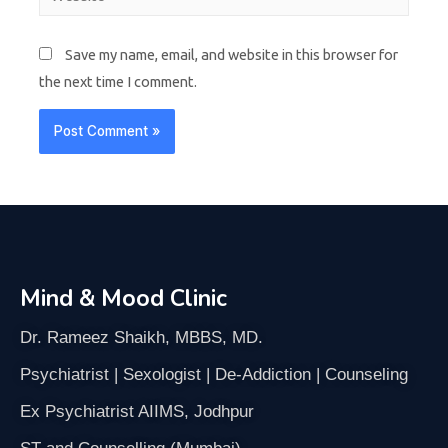
Save my name, email, and website in this browser for
the next time I comment.
Mind & Mood Clinic
Dr. Rameez Shaikh, MBBS, MD.
Psychiatrist | Sexologist | De-Addiction | Counseling
Ex Psychiatrist AIIMS, Jodhpur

> [AIM OF THE EXERCISE] Once the pictures are set aside, repeat the data above exactly.

> [SOLUTION]
Save my name, email, and website in this browser for
the next time I comment.
Mind & Mood Clinic
Dr. Rameez Shaikh, MBBS, MD.
Psychiatrist | Sexologist | De-Addiction | Counseling
Ex Psychiatrist AIIMS, Jodhpur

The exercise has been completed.